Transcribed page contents
---*---
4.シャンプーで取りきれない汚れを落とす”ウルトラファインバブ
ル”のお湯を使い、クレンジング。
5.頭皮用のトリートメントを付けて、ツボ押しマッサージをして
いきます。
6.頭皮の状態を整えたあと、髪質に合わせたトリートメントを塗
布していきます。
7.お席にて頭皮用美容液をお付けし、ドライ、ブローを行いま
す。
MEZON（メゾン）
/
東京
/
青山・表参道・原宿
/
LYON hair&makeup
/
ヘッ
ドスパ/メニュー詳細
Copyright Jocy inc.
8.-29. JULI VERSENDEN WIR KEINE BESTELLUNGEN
---*---
== Problem to work on ==
Each of the records should be written out again, exactly as it reads.

== Exercise output ==
4.シャンプーで取りきれない汚れを落とす”ウルトラファインバブ
ル”のお湯を使い、クレンジング。
5.頭皮用のトリートメントを付けて、ツボ押しマッサージをして
いきます。
6.頭皮の状態を整えたあと、髪質に合わせたトリートメントを塗
布していきます。
7.お席にて頭皮用美容液をお付けし、ドライ、ブローを行いま
す。
MEZON（メゾン）
/
東京
/
青山・表参道・原宿
/
LYON hair&makeup
/
ヘッ
ドスパ/メニュー詳細
Copyright Jocy inc.
8.-29. JULI VERSENDEN WIR KEINE BESTELLUNGEN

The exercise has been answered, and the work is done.